Why am I seeing "J%C3%A4%C3%A4kaapi" rather than "jääkaappi"?

asked 2020-09-24

Nordic

updated 2020-09-24

Guy Harris

Should I be able to see nordic letters in Wireshark capture?

I'm using Wireshark 2.6.3.

I'm sending a http post and I'm missing scandic letters (Ä and Ö).

The post should say "jääkaappi" but when I capture the post I see following: "J%C3%A4%C3%A4kaapin"

When using a different http post sniffer I can see the scandics.

Your question is missing some context, but "%C3%A4" is the UTF-8 representation of "ä". If you post a link to a capture containing the packet at issue on a public share, e.g.
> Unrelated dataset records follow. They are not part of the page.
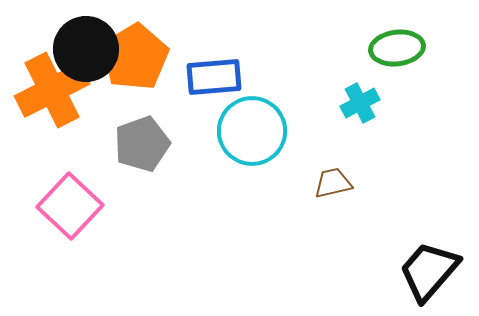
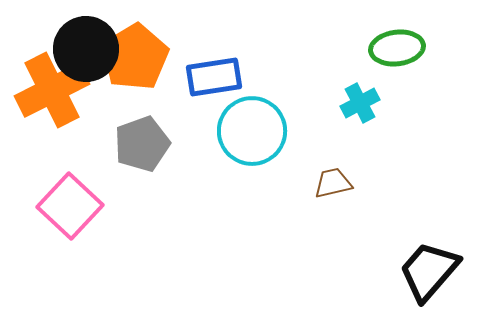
blue rectangle: rotated 4 degrees counterclockwise
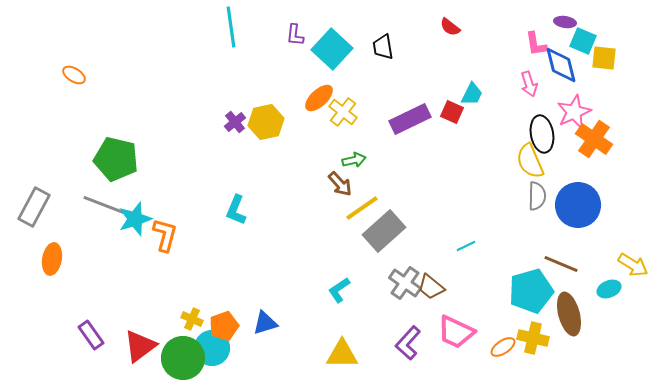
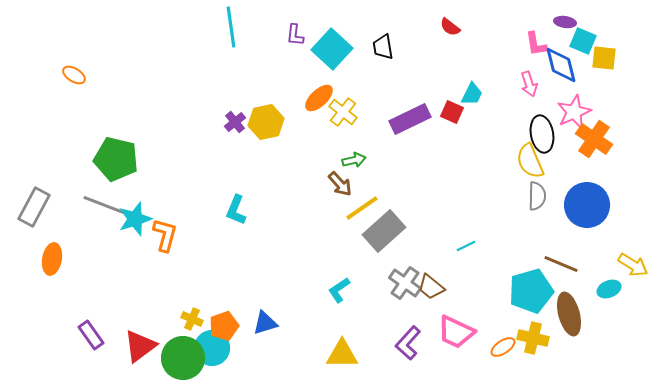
blue circle at (578, 205): moved 9 px right
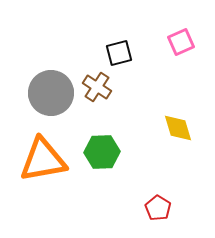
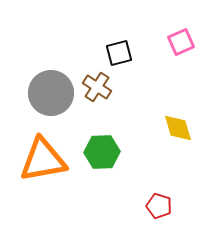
red pentagon: moved 1 px right, 2 px up; rotated 15 degrees counterclockwise
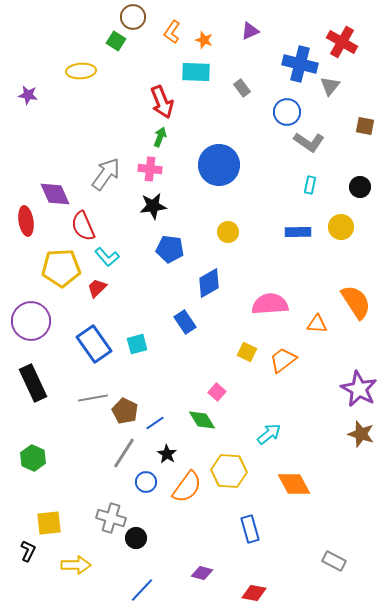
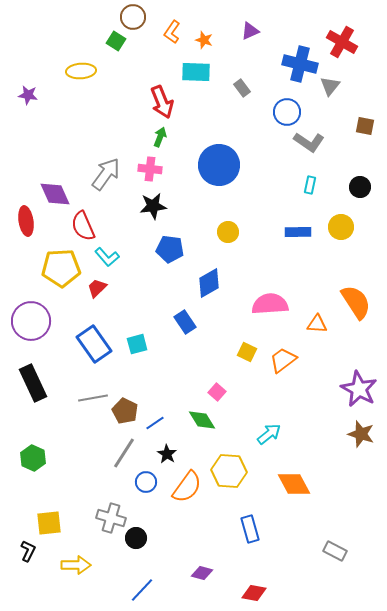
gray rectangle at (334, 561): moved 1 px right, 10 px up
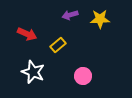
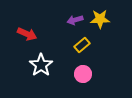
purple arrow: moved 5 px right, 5 px down
yellow rectangle: moved 24 px right
white star: moved 8 px right, 7 px up; rotated 15 degrees clockwise
pink circle: moved 2 px up
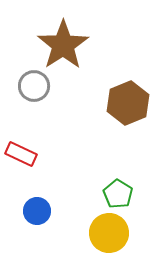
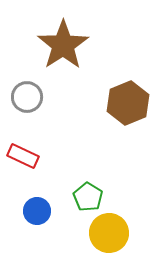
gray circle: moved 7 px left, 11 px down
red rectangle: moved 2 px right, 2 px down
green pentagon: moved 30 px left, 3 px down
Google Drive, DropBox etc. we can comment further.

grahamb ( 2020-09-24 )

answered 2020-09-24

Guy Harris

What you're seeing is called "percent encoding". Whatever program is sending the HTTP POST is using percent encoding, and has, for example, percent-encoded the ä character as its two-octet representation in UTF-8 (hex C3 followed by hex A4, as per @grahamb's comment), with those two octets percent-encoded.

Wireshark doesn't do percent-encoding - it's showing you what was in the packet, without percent-encoding it.

When using a different http post sniffer I can see the scandics.

Perhaps that's not a packet sniffer, so that it doesn't capture, and display, raw network packets, which is what Wireshark does. You refer to it as an "http post sniffer"; perhaps it's a proxy sniffer, and perhaps it undoes the percent-encoding to show you what the percent-encoded text represents. What sniffer is it?